SQL: Subqueries vs CTEs
When your SQL query needs intermediate calculations, filtered datasets, or multi-step logic, you have two primary tools: subqueries and Common Table Expressions (CTEs). Both allow you to compose...
Key Insights
- CTEs make complex queries readable by breaking logic into named steps, while subqueries embed logic inline—use CTEs when you need multiple references or multi-step transformations
- SQLite treats CTEs as optimization fences and doesn’t materialize them automatically, meaning performance between CTEs and subqueries is often equivalent for simple cases
- Recursive CTEs are the only SQL-standard way to traverse hierarchical data like org charts or category trees—subqueries cannot replicate this functionality
Introduction: Two Approaches to Complex Queries
When your SQL query needs intermediate calculations, filtered datasets, or multi-step logic, you have two primary tools: subqueries and Common Table Expressions (CTEs). Both allow you to compose complex queries from simpler parts, but they differ significantly in syntax, readability, and capabilities.
A subquery is a query nested inside another query—it can appear in SELECT, FROM, WHERE, or HAVING clauses. A CTE, introduced via the WITH clause, creates a named temporary result set that exists for the duration of a single statement.
This article compares both approaches with practical examples, explores their performance characteristics in SQLite, and provides a framework for choosing between them. You’ll also see how recursive CTEs unlock capabilities that subqueries simply cannot match.

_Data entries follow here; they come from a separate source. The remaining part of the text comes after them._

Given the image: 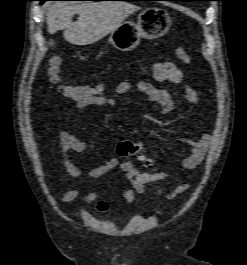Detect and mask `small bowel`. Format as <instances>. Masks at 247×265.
I'll use <instances>...</instances> for the list:
<instances>
[{
  "label": "small bowel",
  "instance_id": "1",
  "mask_svg": "<svg viewBox=\"0 0 247 265\" xmlns=\"http://www.w3.org/2000/svg\"><path fill=\"white\" fill-rule=\"evenodd\" d=\"M153 78L158 82H168L173 85H179L184 80L183 72L173 62H158L153 67ZM137 90L142 93L146 99L152 103L158 104L161 107L162 114L167 115L173 109L172 95L168 89L159 88L154 84L146 81L129 82L124 81L113 87L112 93L115 95H123L131 90ZM180 95L191 104L200 102L199 94L188 86H182ZM110 107H117V102L112 97L106 104ZM86 106L82 103H75V109L80 110ZM211 134H204L197 140L182 139L190 147L189 154L181 161L180 168L183 170H192L196 168L204 159L208 148L212 142ZM59 152L63 156L64 165L70 176L79 178L82 171L74 164L70 157V152L81 153L86 149V143L70 134L67 131L59 133ZM119 167L126 175L129 186L122 192L124 201L127 204H132L136 195H141L145 192L146 185L155 182L163 181L168 178V173L157 172L147 173L135 166L132 161H120L117 157H111L104 163L93 167L88 171V177L98 179L113 169ZM80 194V188H73L66 191L62 195V201L65 203L73 202ZM84 203H95V209L98 212H106L110 205L106 200L100 199L99 191L93 188L91 192L82 198Z\"/></svg>",
  "mask_w": 247,
  "mask_h": 265
}]
</instances>
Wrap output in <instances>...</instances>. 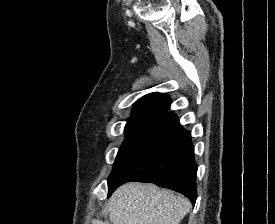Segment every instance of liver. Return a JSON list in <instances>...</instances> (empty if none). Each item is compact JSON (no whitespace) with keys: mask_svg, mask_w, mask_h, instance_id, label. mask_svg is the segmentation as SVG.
Segmentation results:
<instances>
[{"mask_svg":"<svg viewBox=\"0 0 275 224\" xmlns=\"http://www.w3.org/2000/svg\"><path fill=\"white\" fill-rule=\"evenodd\" d=\"M190 203L154 184L126 183L112 195L109 217L113 224H179Z\"/></svg>","mask_w":275,"mask_h":224,"instance_id":"liver-1","label":"liver"}]
</instances>
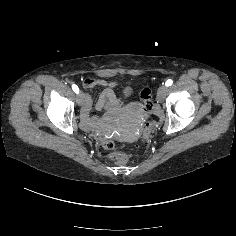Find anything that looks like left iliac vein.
Instances as JSON below:
<instances>
[{"mask_svg": "<svg viewBox=\"0 0 236 236\" xmlns=\"http://www.w3.org/2000/svg\"><path fill=\"white\" fill-rule=\"evenodd\" d=\"M168 88L165 85H161L157 90V99L162 101L166 94H167Z\"/></svg>", "mask_w": 236, "mask_h": 236, "instance_id": "obj_1", "label": "left iliac vein"}]
</instances>
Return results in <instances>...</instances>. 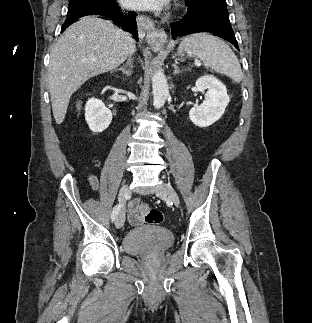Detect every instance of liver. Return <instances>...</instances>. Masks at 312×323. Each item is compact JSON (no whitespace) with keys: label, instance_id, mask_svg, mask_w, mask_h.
Wrapping results in <instances>:
<instances>
[{"label":"liver","instance_id":"1","mask_svg":"<svg viewBox=\"0 0 312 323\" xmlns=\"http://www.w3.org/2000/svg\"><path fill=\"white\" fill-rule=\"evenodd\" d=\"M130 54L126 32L110 20L84 16L69 26L50 50L48 84L56 124H62L70 98L82 84L116 70Z\"/></svg>","mask_w":312,"mask_h":323}]
</instances>
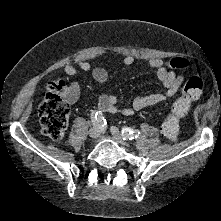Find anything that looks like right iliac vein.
Segmentation results:
<instances>
[{"mask_svg":"<svg viewBox=\"0 0 221 221\" xmlns=\"http://www.w3.org/2000/svg\"><path fill=\"white\" fill-rule=\"evenodd\" d=\"M89 136H90L92 139L98 138V136H99V130H98L97 128H92V129H90V131H89Z\"/></svg>","mask_w":221,"mask_h":221,"instance_id":"63e3f726","label":"right iliac vein"}]
</instances>
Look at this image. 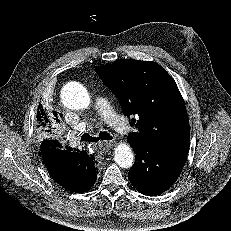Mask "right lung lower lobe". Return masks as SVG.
Returning a JSON list of instances; mask_svg holds the SVG:
<instances>
[{"label":"right lung lower lobe","instance_id":"1","mask_svg":"<svg viewBox=\"0 0 231 231\" xmlns=\"http://www.w3.org/2000/svg\"><path fill=\"white\" fill-rule=\"evenodd\" d=\"M63 150L64 148L60 145V143L50 144L47 142H43L41 144V154L43 161L49 160V162H57L59 160H63L62 157H66ZM79 153V159H81L82 162L85 164H81L78 166L79 179L75 182L73 186L61 184L59 178L49 172L51 177L58 184L73 192H85L89 190L96 181V168L94 164V157L92 155H88L85 151ZM68 157L70 156L68 155Z\"/></svg>","mask_w":231,"mask_h":231}]
</instances>
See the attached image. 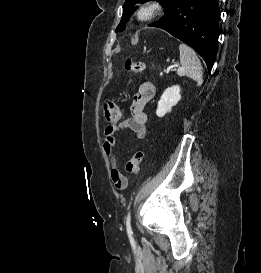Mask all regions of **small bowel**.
I'll list each match as a JSON object with an SVG mask.
<instances>
[{
  "label": "small bowel",
  "mask_w": 261,
  "mask_h": 273,
  "mask_svg": "<svg viewBox=\"0 0 261 273\" xmlns=\"http://www.w3.org/2000/svg\"><path fill=\"white\" fill-rule=\"evenodd\" d=\"M156 94V87L153 83L146 81L139 87L138 92L133 98L130 107V115L119 120L116 123L110 124L104 131V151L111 164V179L117 188L118 179H122L127 185V178L121 173L117 164V157L115 153V144L118 140H123L126 137H134L136 139H143L146 136V106L154 98ZM127 130L126 136L117 137L116 134ZM118 189V188H117ZM120 190V189H119Z\"/></svg>",
  "instance_id": "small-bowel-1"
}]
</instances>
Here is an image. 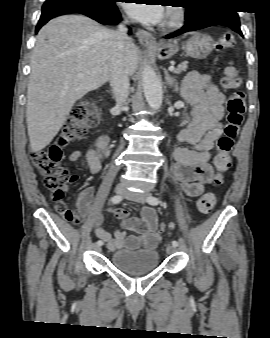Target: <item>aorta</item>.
<instances>
[{"label":"aorta","mask_w":270,"mask_h":338,"mask_svg":"<svg viewBox=\"0 0 270 338\" xmlns=\"http://www.w3.org/2000/svg\"><path fill=\"white\" fill-rule=\"evenodd\" d=\"M142 86L148 104L159 109L163 101V91L160 79L151 66L145 65L142 71Z\"/></svg>","instance_id":"1"}]
</instances>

Subqueries: Queries Within Queries
Subqueries embed one query inside another. They come in three flavors: scalar subqueries (returning a single value), row subqueries (returning one row), and table subqueries (returning multiple rows).
You can place subqueries in different clauses:
-- Scalar subquery in SELECT
SELECT
name,
salary,
(SELECT AVG(salary) FROM employees) AS company_avg
FROM employees;
-- Table subquery in FROM
SELECT dept_name, avg_salary
FROM (
SELECT department_id, AVG(salary) AS avg_salary
FROM employees
GROUP BY department_id
) AS dept_averages
JOIN departments ON dept_averages.department_id = departments.id;
-- Subquery in WHERE
SELECT name, salary
FROM employees
WHERE salary > (SELECT AVG(salary) FROM employees);
Correlated subqueries reference columns from the outer query, executing once per outer row:
-- Find employees earning above their department's average
SELECT e1.name, e1.department_id, e1.salary
FROM employees e1
WHERE e1.salary > (
SELECT AVG(e2.salary)
FROM employees e2
WHERE e2.department_id = e1.department_id
);
This correlated subquery runs for every row in the outer query, calculating each department’s average on the fly. For small datasets this works fine, but the repeated execution can become expensive.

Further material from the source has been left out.